The gray area in the bass covers a wider range of amplitudes in the lower cost HPs (lower 25% quantile) than the higher cost ones (upper 25% quantile). I'm not sure you can generalize that higher cost headphones have better bass extension from that. They may be a little more consistent in their FR though in the bass.

Most open-back dynamic headphones will be pretty rolled off in that area though, regardless of their price.

But I'm guessing that there are mid range cans with good low bass that could be EQed to do anything one might want. No reason to spend a whole lot. Just shop wisely and figure out the response curve you are looking for.

I tend to agree with this. But that may be because I'm a person of very limited means. If I had more $$ to spend, then I might be more flexible on the idea of spending more for a good pair of headphones.

 

[ADUHF]

Correct me if I'm wrong, but I seem to recall reading somewhere (possible in one of Tyll's excellent Inner Fidelity articles) that most headphones, including even relatively inexpensive ones, have measurably lower distortion than even the best in-room transducers. Which might be viewed either as a strength by some (ie the ones who like alot of clarity and detail), or as a weakness by some others, who prefer or more fuzzy speaker-like sound.

I may be confusing distortion with impulse/transient response on this btw. Though they may be somewhat inter-related.

When I have some more free time, I'll try to dig around a bit and see if I can find the article where this was mentioned.

 

[bigshot]

I'm really not interested in training my ears. They hear perfectly fine without education. I'd rather listen to music than listen to equipment. Once I'm satisfied that the equipment is presenting the music with a high degree of fidelity, I'm done. I move on to listening to music then. My rabbit holes don't get much running down.

Personally, I think the whole "trained ears" concept is just an ego trip. The people I've spoken with who claim to have them have attempted to use them as a way of lording it over people with "uneducated ears" so they can assume the mantle of authority. I don't need anyone else to tell me what I can hear and what I can't. I'm perfectly capable of determining that for myself. And I have no desire to be an "audiophile authority". That's an elite group that I'd prefer to not be a part of.
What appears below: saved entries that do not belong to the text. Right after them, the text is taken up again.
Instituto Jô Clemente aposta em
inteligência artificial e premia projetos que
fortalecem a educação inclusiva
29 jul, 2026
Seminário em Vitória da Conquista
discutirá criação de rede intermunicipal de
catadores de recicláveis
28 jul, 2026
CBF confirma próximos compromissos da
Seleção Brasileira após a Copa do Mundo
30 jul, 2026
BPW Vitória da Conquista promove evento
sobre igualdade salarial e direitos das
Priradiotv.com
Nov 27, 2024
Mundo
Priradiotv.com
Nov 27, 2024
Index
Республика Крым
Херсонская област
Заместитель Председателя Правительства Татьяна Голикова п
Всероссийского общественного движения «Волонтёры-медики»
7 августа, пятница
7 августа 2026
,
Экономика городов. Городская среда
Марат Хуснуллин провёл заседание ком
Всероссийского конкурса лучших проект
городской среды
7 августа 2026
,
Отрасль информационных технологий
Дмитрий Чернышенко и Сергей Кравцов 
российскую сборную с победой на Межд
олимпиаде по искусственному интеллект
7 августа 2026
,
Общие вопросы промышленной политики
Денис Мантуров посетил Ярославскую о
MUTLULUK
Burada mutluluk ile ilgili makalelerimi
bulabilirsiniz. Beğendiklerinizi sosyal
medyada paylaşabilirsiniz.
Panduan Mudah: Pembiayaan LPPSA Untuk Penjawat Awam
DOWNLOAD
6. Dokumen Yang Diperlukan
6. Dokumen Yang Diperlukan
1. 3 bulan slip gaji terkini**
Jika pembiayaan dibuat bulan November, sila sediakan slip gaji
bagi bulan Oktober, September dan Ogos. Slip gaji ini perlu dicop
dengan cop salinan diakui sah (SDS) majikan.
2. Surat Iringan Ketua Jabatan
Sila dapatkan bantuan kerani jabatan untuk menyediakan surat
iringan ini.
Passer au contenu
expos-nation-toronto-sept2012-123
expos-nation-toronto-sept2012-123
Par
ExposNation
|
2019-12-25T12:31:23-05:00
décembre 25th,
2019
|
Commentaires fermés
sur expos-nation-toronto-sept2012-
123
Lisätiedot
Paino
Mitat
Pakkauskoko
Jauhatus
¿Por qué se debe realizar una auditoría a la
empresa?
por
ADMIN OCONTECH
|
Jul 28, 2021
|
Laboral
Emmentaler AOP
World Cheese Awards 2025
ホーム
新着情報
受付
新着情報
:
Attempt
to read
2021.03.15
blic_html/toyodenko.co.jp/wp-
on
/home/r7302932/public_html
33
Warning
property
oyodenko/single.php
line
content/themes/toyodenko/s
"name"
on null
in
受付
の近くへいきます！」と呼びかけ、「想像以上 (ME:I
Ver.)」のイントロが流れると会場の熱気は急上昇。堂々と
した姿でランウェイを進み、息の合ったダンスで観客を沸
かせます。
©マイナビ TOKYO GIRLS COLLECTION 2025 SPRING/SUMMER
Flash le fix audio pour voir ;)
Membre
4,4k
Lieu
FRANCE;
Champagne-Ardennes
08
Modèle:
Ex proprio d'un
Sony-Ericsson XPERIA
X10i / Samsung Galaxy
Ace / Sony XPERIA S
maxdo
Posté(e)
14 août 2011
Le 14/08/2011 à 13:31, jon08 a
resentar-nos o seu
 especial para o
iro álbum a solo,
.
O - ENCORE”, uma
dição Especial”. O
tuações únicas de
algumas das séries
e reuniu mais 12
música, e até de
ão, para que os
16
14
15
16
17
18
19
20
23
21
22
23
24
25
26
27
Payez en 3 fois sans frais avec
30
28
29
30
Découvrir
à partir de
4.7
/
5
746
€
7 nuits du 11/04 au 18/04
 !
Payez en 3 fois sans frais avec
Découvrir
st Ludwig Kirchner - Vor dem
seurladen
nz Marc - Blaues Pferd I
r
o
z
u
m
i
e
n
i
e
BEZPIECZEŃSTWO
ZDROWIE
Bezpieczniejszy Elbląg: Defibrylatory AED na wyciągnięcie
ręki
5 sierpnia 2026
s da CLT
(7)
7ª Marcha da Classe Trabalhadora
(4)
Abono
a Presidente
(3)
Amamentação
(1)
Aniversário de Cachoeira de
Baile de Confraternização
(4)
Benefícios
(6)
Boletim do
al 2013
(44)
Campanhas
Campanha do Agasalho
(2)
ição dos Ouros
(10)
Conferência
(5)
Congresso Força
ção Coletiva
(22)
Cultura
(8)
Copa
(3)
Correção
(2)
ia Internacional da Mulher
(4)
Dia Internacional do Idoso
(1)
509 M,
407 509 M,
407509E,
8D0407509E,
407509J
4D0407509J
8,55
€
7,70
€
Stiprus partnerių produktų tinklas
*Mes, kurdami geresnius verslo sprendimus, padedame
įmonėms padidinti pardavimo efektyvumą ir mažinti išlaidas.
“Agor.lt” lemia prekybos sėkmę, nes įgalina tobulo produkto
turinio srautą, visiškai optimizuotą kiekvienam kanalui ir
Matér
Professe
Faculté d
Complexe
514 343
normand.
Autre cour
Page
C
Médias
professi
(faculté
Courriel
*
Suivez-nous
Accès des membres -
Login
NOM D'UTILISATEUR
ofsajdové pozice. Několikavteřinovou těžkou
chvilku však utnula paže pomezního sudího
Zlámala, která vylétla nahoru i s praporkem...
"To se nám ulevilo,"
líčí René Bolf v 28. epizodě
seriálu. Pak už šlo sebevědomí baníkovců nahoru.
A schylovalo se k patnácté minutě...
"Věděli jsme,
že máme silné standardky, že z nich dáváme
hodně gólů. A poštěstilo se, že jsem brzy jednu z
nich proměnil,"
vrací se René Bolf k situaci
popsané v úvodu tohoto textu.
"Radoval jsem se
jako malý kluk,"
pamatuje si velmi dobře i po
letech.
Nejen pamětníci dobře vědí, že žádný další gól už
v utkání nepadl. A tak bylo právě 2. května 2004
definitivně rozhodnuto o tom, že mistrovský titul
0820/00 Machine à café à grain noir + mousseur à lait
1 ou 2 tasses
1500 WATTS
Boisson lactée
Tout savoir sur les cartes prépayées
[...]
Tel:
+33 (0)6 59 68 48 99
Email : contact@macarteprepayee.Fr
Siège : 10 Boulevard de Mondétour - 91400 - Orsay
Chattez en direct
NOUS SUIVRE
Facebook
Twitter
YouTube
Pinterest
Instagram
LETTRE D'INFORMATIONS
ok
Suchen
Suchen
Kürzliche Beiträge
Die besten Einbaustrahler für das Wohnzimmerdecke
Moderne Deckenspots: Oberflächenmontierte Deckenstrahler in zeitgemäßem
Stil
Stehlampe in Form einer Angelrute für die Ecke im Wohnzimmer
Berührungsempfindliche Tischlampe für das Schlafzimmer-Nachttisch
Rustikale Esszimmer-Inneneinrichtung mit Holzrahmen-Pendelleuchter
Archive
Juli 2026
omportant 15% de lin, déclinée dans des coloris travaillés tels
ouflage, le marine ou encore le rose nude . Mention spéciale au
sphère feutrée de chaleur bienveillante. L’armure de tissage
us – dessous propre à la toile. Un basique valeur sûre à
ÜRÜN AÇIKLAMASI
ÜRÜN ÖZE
By the way, good speaker systems generally have distortion levels of between 1% and 5%. I don't think there are many headphones that rate in that range. It's easier to make a tiny transducer with low levels of distortion then it is a big 15 inch woofer. The trick with a good speaker system is response. That is much more difficult to achieve with speakers than it is with headphones because you have room acoustics and various seating locations to deal with. But when you get speakers in the ballpark when it comes to response, they sound much better than headphones, even though the distortion levels are significantly higher.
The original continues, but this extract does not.